Наконец, терпение было вознаграждено: парни начали расходиться, через пару минут Кот остался один. Он всегда задерживался в «качалке» дольше остальных. Он же кандидат в мастера спорта, надежда и гордость детдома. Ему нужно тренироваться, поддерживать спортивную форму.
Когда за последним из его приятелей захлопнулась дверь, Кот отложил гантели, полюбовался на свое отражение в прикрученном к стене зеркале. Принял позу поэффектнее, напряг бицепсы и удовлетворенно хмыкнул. Кот страшно нравился себе родимому. Еще бы не понравиться: рост под два метра, гора мышц, подбородок, который принято считать волевым, белые волосы, голубые глаза – истинный ариец, ни капли грязной крови. От бешенства у Липы затряслись руки, она едва не выронила нож.
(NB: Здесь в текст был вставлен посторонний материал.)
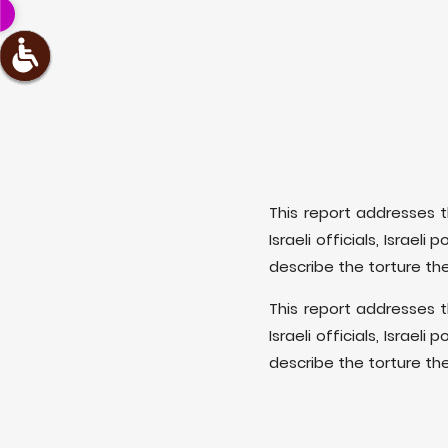
This report addresses t
Israeli officials, Israel
describe the torture th
This report addresses t
Israeli officials, Israel
describe the torture th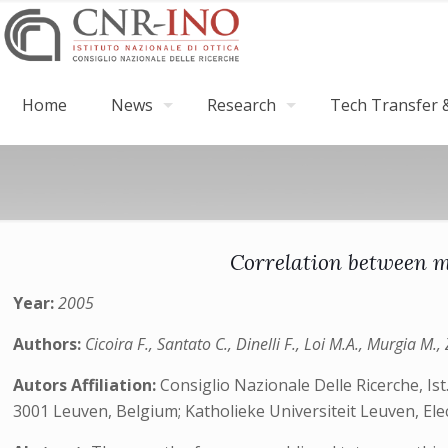
Home
News
Research
Tech Transfer &
Correlation between mo
Year:
2005
Authors:
Cicoira F., Santato C., Dinelli F., Loi M.A., Murgia M
Autors Affiliation:
Consiglio Nazionale Delle Ricerche, Ist
3001 Leuven, Belgium; Katholieke Universiteit Leuven, El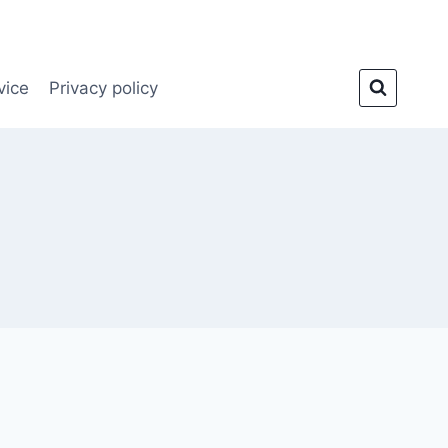
vice
Privacy policy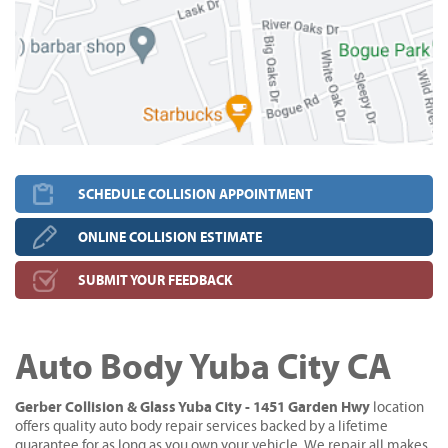
SCHEDULE COLLISION APPOINTMENT
ONLINE COLLISION ESTIMATE
SUBMIT YOUR FEEDBACK
Auto Body Yuba City CA
Gerber Collision & Glass Yuba City - 1451 Garden Hwy
location
offers quality auto body repair services backed by a lifetime
guarantee for as long as you own your vehicle. We repair all makes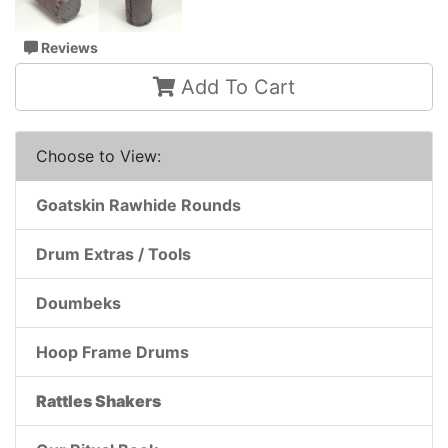
Reviews
Add To Cart
Choose to View:
Goatskin Rawhide Rounds
Drum Extras / Tools
Doumbeks
Hoop Frame Drums
Rattles Shakers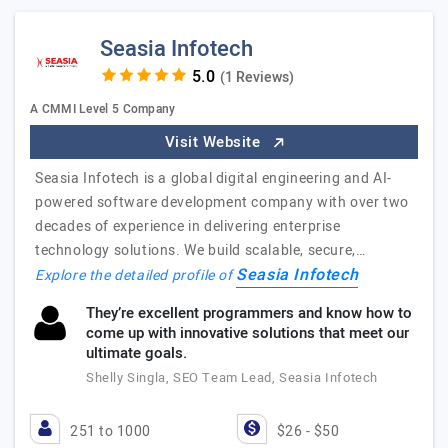
Seasia Infotech
(1 Reviews)
A CMMI Level 5 Company
Visit Website
Seasia Infotech is a global digital engineering and AI-
powered software development company with over two
decades of experience in delivering enterprise
technology solutions. We build scalable, secure,…
Seasia Infotech
Explore the detailed profile of
They’re excellent programmers and know how to
come up with innovative solutions that meet our
ultimate goals.
Shelly Singla, SEO Team Lead, Seasia Infotech
251 to 1000
$26 - $50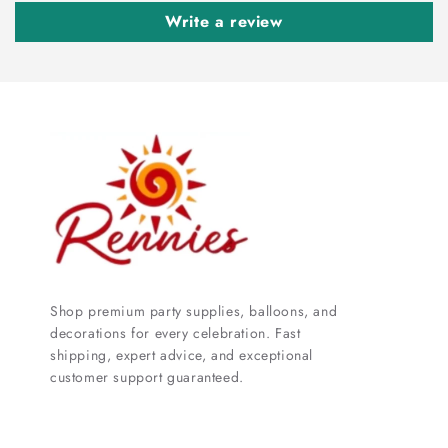
Write a review
Shop premium party supplies, balloons, and
decorations for every celebration. Fast
shipping, expert advice, and exceptional
customer support guaranteed.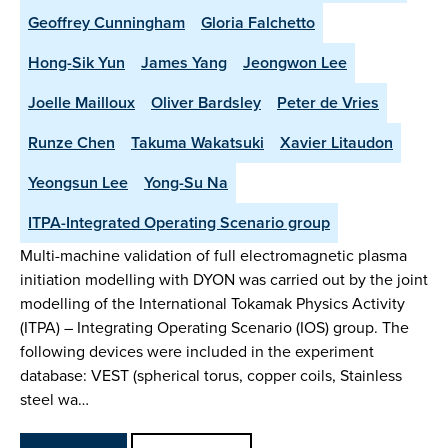
Geoffrey Cunningham
Gloria Falchetto
Hong-Sik Yun
James Yang
Jeongwon Lee
Joelle Mailloux
Oliver Bardsley
Peter de Vries
Runze Chen
Takuma Wakatsuki
Xavier Litaudon
Yeongsun Lee
Yong-Su Na
ITPA-Integrated Operating Scenario group
Multi-machine validation of full electromagnetic plasma
initiation modelling with DYON was carried out by the joint
modelling of the International Tokamak Physics Activity
(ITPA) – Integrating Operating Scenario (IOS) group. The
following devices were included in the experiment
database: VEST (spherical torus, copper coils, Stainless
steel wa…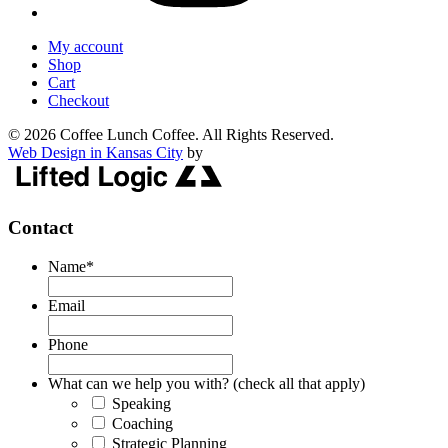
My account
Shop
Cart
Checkout
© 2026 Coffee Lunch Coffee. All Rights Reserved.
Web Design in Kansas City
by
Contact
Name
*
Email
Phone
What can we help you with? (check all that apply)
Speaking
Coaching
Strategic Planning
Кот, вдоволь налюбовавшись своим отражением, прошел к стойке со штангой. Штанга была тяжелая, из своего укрытия Липа видела, как вздулись у Кота вены на руках, на шее, даже на висках, как покраснело лицо, а над верхней губой выступили капли пота. «Еще чуть-чуть, – уговаривала она себя, – пусть он устанет».
Она выбрала правильный момент, когда пот уже вовсю струился по лицу Кота, а руки с натянутыми как канаты жилами заметно дрожали под весом штанги. Ей не пришлось прикладывать особых усилий, достаточно было просто подойти сзади и навалиться всем весом на перекладину штанги. Что-то тихо хрустнуло, Кот взвыл. «Рука, – подумала Липа отстраненно, – я только что сломала ему руку». В душе не шевельнулось ничего: ни жалости, ни радости. Она надавила на штангу чуть сильнее, и та с грохотом рухнула на пол. Теперь садист и расист Сашка Котов оказался в западне. Он выл и корчился, но одной здоровой рукой сдвинуть штангу не мог. Между перекладиной и его шеей оставалось от силы пять сантиметров. Идеальная получилась мышеловка.